The China Shop in the Bull

This story of the market falling 450 points is going viral on Reddit, which is unusual because finance-related stories typically don’t make it on the front page.

The fact the market fell a lot on the first day of the new year is meaningless. If one mines data long enough they will find all sorts of occurrences that are equally rare but otherwise meaningless.

As for myself, I’m not terribly concerned. The selling will be temporary and market will probably end 6-10% higher for the year. Although there are some potential problems with China, S&P 500 profits & earnings are still too strong, and I don’t see much in the way of economic headwinds. Interest rates are probably not going to go up much from here, not that it really matters. Housing will remain stable. GDP will keep chugging along – pretty much a continuation of the slow growth we’ve seen since 2009.

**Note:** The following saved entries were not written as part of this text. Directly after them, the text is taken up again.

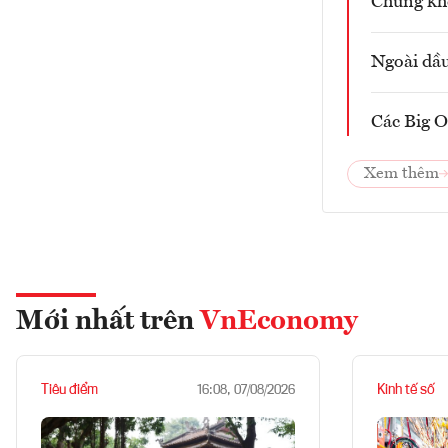
Chứng kh
Ngoài dầu
Các Big O
Xem thêm
Mới nhất trên
VnEconomy
Tiêu điểm
Kinh tế số
16:08, 07/08/2026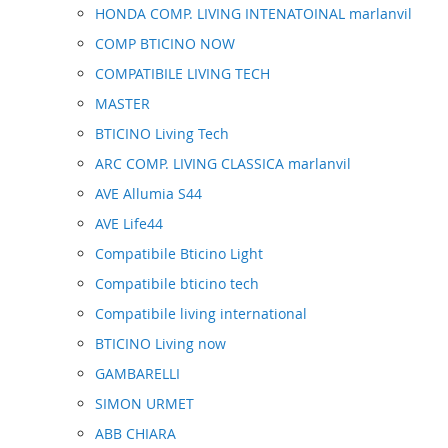
HONDA COMP. LIVING INTENATOINAL marlanvil
COMP BTICINO NOW
COMPATIBILE LIVING TECH
MASTER
BTICINO Living Tech
ARC COMP. LIVING CLASSICA marlanvil
AVE Allumia S44
AVE Life44
Compatibile Bticino Light
Compatibile bticino tech
Compatibile living international
BTICINO Living now
GAMBARELLI
SIMON URMET
ABB CHIARA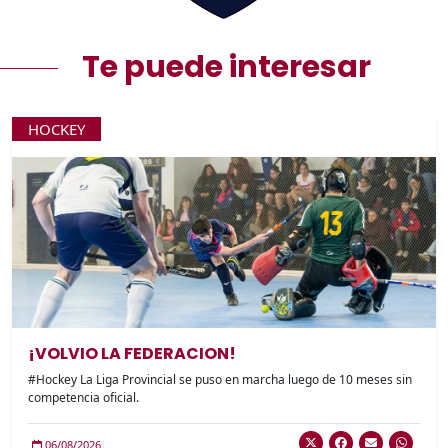
Te puede interesar
HOCKEY
¡VOLVIO LA FEDERACION!
#Hockey La Liga Provincial se puso en marcha luego de 10 meses sin
competencia oficial.
06/08/2026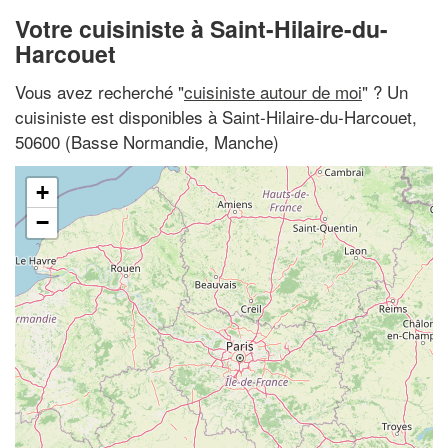
Votre cuisiniste à Saint-Hilaire-du-
Harcouet
Vous avez recherché "
cuisiniste autour de moi
" ? Un
cuisiniste est disponibles à Saint-Hilaire-du-Harcouet,
50600 (Basse Normandie, Manche)
+
−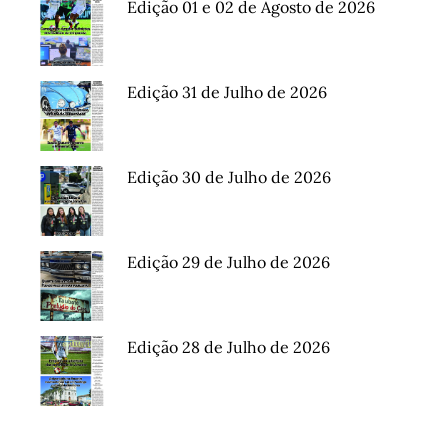
Edição 01 e 02 de Agosto de 2026
Edição 31 de Julho de 2026
Edição 30 de Julho de 2026
Edição 29 de Julho de 2026
Edição 28 de Julho de 2026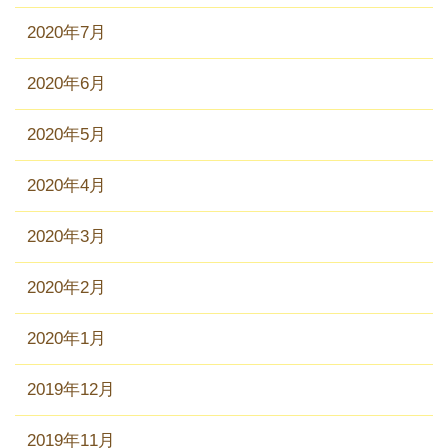
2020年7月
2020年6月
2020年5月
2020年4月
2020年3月
2020年2月
2020年1月
2019年12月
2019年11月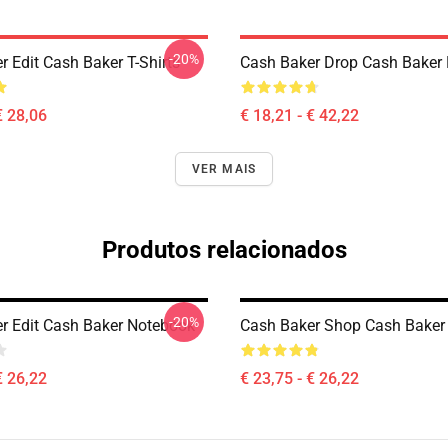
-20%
 Edit Cash Baker T-Shirts
Cash Baker Drop Cash Baker 
€ 28,06
€ 18,21 - € 42,22
VER MAIS
Produtos relacionados
-20%
r Edit Cash Baker Notebook
Cash Baker Shop Cash Baker
€ 26,22
€ 23,75 - € 26,22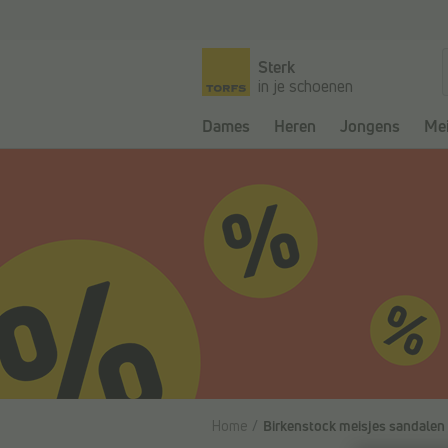
Ga naar de hoofdinhoud
Sterk
in je schoenen
Dames
Heren
Jongens
Mei
Home
Birkenstock meisjes sandalen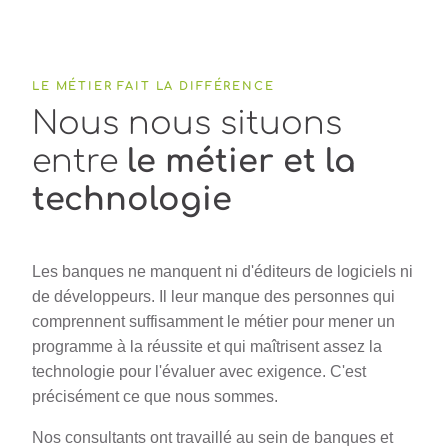
LE MÉTIER FAIT LA DIFFÉRENCE
Nous nous situons
entre
le métier et la
technologie
Les banques ne manquent ni d'éditeurs de logiciels ni
de développeurs. Il leur manque des personnes qui
comprennent suffisamment le métier pour mener un
programme à la réussite et qui maîtrisent assez la
technologie pour l'évaluer avec exigence. C'est
précisément ce que nous sommes.
Nos consultants ont travaillé au sein de banques et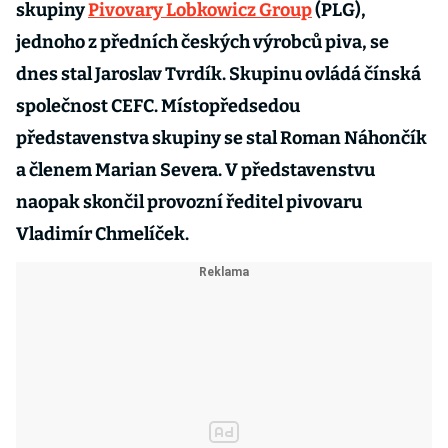
skupiny
Pivovary Lobkowicz Group
(PLG),
jednoho z předních českých výrobců piva, se
dnes stal Jaroslav Tvrdík. Skupinu ovládá čínská
společnost CEFC. Místopředsedou
představenstva skupiny se stal Roman Náhončík
a členem Marian Severa. V představenstvu
naopak skončil provozní ředitel pivovaru
Vladimír Chmelíček.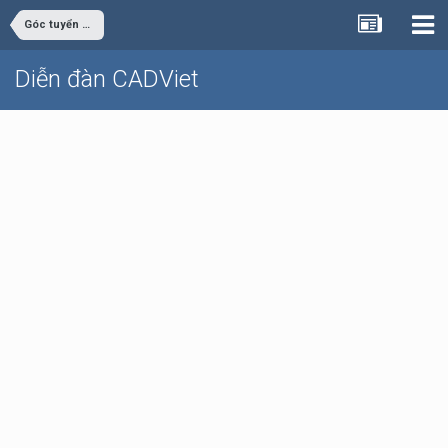
Góc tuyển dụng
Diễn đàn CADViet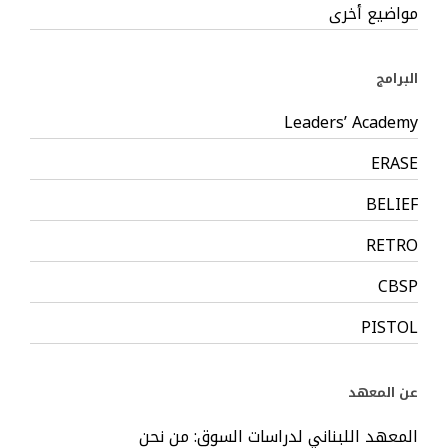
مواضيع أخرى
البرامج
Leaders’ Academy
ERASE
BELIEF
RETRO
CBSP
PISTOL
عن المعهد
المعهد اللبناني لدراسات السوق: من نحن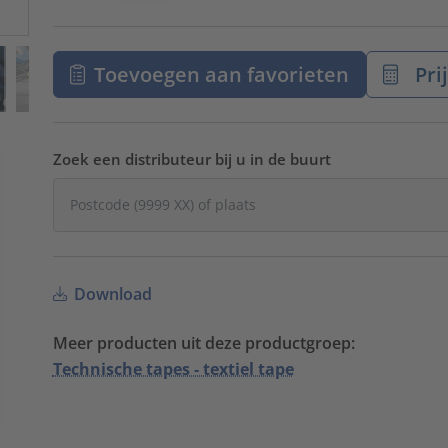
Toevoegen aan favorieten
Pri
Zoek een distributeur bij u in de buurt
Download
Meer producten uit deze productgroep:
Technische tapes - textiel tape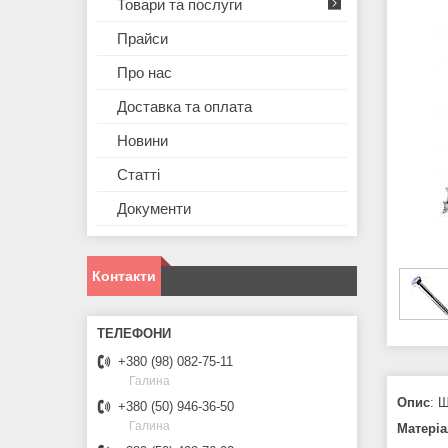
Товари та послуги
Прайси
Про нас
Доставка та оплата
Новини
Статті
Документи
Контакти
+380 (98) 082-75-11
Галина
Опис
: 
+380 (50) 946-36-50
Галина
Матеріа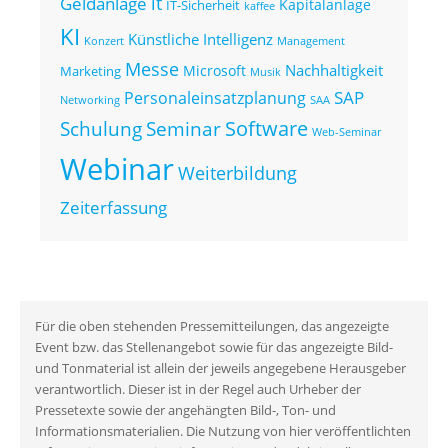
it
Geldanlage
Kapitalanlage
IT-Sicherheit
kaffee
KI
Künstliche Intelligenz
Konzert
Management
Messe
Nachhaltigkeit
Microsoft
Marketing
Musik
SAP
Personaleinsatzplanung
Networking
SAA
Seminar
Software
Schulung
Web-Seminar
Webinar
Weiterbildung
Zeiterfassung
Für die oben stehenden Pressemitteilungen, das angezeigte
Event bzw. das Stellenangebot sowie für das angezeigte Bild-
und Tonmaterial ist allein der jeweils angegebene Herausgeber
verantwortlich. Dieser ist in der Regel auch Urheber der
Pressetexte sowie der angehängten Bild-, Ton- und
Informationsmaterialien. Die Nutzung von hier veröffentlichten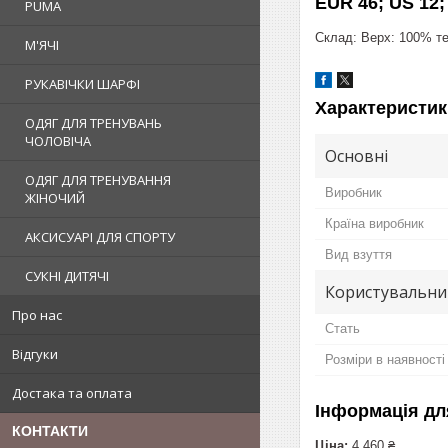
EUR 46; US 12;
PUMA
Склад: Верх: 100% те
М'ЯЧІ
РУКАВІЧКИ ШАРФІ
Характеристик
ОДЯГ ДЛЯ ТРЕНУВАНЬ
ЧОЛОВІЧА
Основні
ОДЯГ ДЛЯ ТРЕНУВАННЯ
Виробник
ЖІНОЧИЙ
Країна виробник
АКСИСУАРІ ДЛЯ СПОРТУ
Вид взуття
СУКНІ ДИТЯЧІ
Користувальни
Про нас
Стать
Відгуки
Розміри в наявності
Достака та оплата
Інформація дл
КОНТАКТИ
Ціна:
4 460 ₴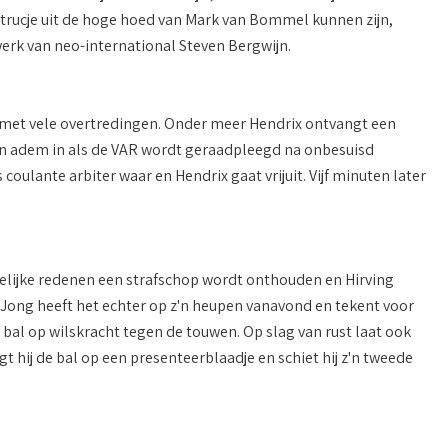
 trucje uit de hoge hoed van Mark van Bommel kunnen zijn,
werk van neo-international Steven Bergwijn.
t met vele overtredingen. Onder meer Hendrix ontvangt een
z'n adem in als de VAR wordt geraadpleegd na onbesuisd
oulante arbiter waar en Hendrix gaat vrijuit. Vijf minuten later
pelijke redenen een strafschop wordt onthouden en Hirving
De Jong heeft het echter op z'n heupen vanavond en tekent voor
bal op wilskracht tegen de touwen. Op slag van rust laat ook
 hij de bal op een presenteerblaadje en schiet hij z'n tweede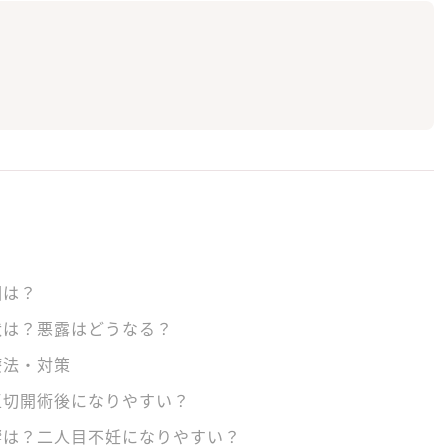
？
因は？
状は？悪露はどうなる？
療法・対策
王切開術後になりやすい？
響は？二人目不妊になりやすい？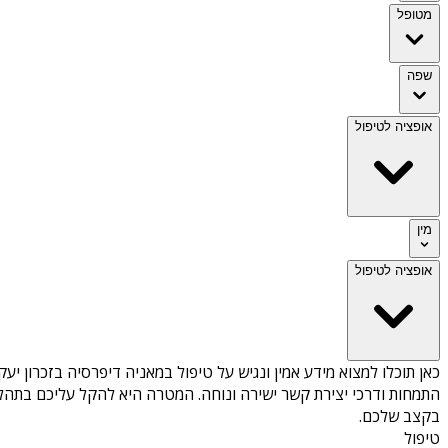
מטופל
שפה
אופציה לטיפול
מין
אופציה לטיפול
כאן תוכלו למצוא מידע אמין ונגיש על
טיפול במאניה דיפרסיה בזכרון יעק
התמחות ודרכי יצירת קשר ישירה ונוחה. המטרה היא להקל עליכם בתהלי
בקצב שלכם.
טיפול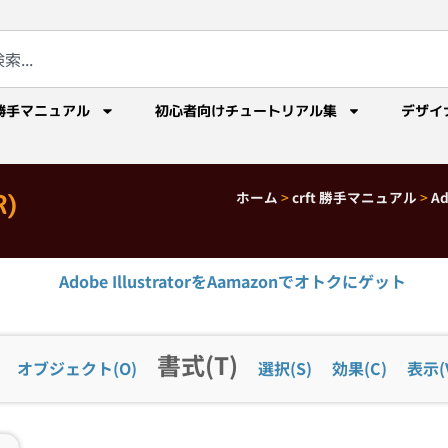
勝手マニュアル
初心者向けチュートリアル集
デザイ
)
ホーム
>
crft 勝手マニュアル
>
A
Adobe IllustratorをAamazonでオトクにゲット
書式(T)
オブジェクト(O)
選択(S)
効果(C)
表示(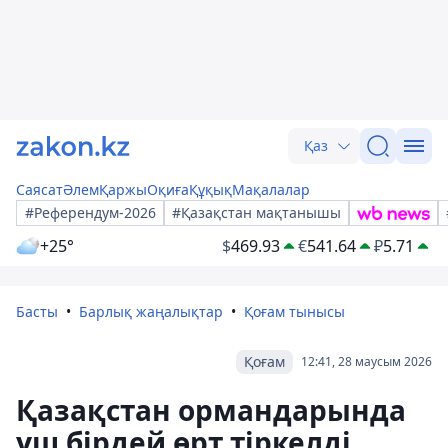
Қаз
Саясат
Әлем
Қаржы
Оқиға
Құқық
Мақалалар
#Референдум-2026
#Қазақстан мақтанышы
+25°
$
469.93
€
541.64
₽
5.71
Басты
Барлық жаңалықтар
Қоғам тынысы
Қоғам
12:41, 28 маусым 2026
Қазақстан ормандарында
үш бірдей өрт тіркелді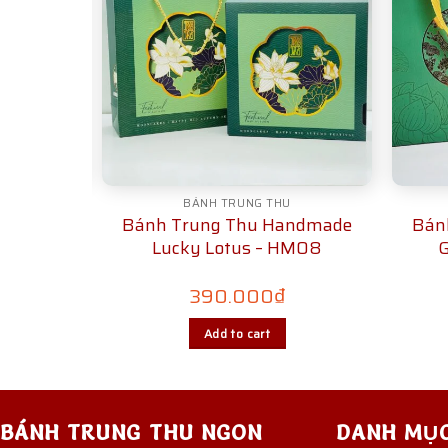
H ĐÔ
BÁNH TRUNG THU
 Đô Hiện
Bánh Trung Thu Handmade
Bán
D05
Lucky Lotus – HM08
G
390.000
₫
Add to cart
BÁNH TRUNG THU NGON
DANH MỤ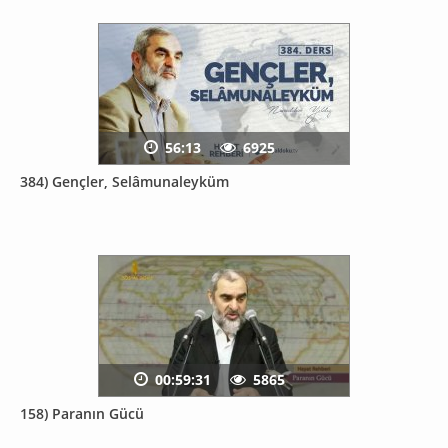
56:13
6925
384) Gençler, Selâmunaleyküm
00:59:31
5865
158) Paranın Gücü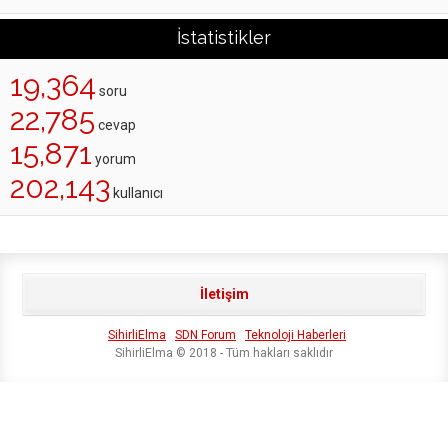
İstatistikler
19,364
soru
22,785
cevap
15,871
yorum
202,143
kullanıcı
İletişim
SihirliElma
SDN Forum
Teknoloji Haberleri
SihirliElma © 2018 - Tüm hakları saklıdır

Europe is in an even worse situation than China or America. One reason why I’m not too concerned about China is because pundits have been predicting China’s economic implosion since at least 2005 and have been consistently wrong, so I have no reason to expect they will suddenly be right. ‘The data is fake’ they say. For China’s data to be totally fake would imply that all the S&P 500 companies that derive business from China (Caterpillar, John Deere, Apple, Disney, Nike, etc) are also fabricating their earnings, which would be a scandal so big as to make Enron puny by comparison and require that all these companies lie at once and no one notice. There’s no way such a great deception could be sustained so long.

Some argue that by ‘fake’ they mean a deviation of couple percent in actual GDP from reported GDP, which I don’t think is that big of a deal. GDP calculation is an imprecise science anyway. The difference between 7% GDP growth and 5.5% isn’t that substantial and is within the margin of error.

All of this talk of a hard landing may be overblown.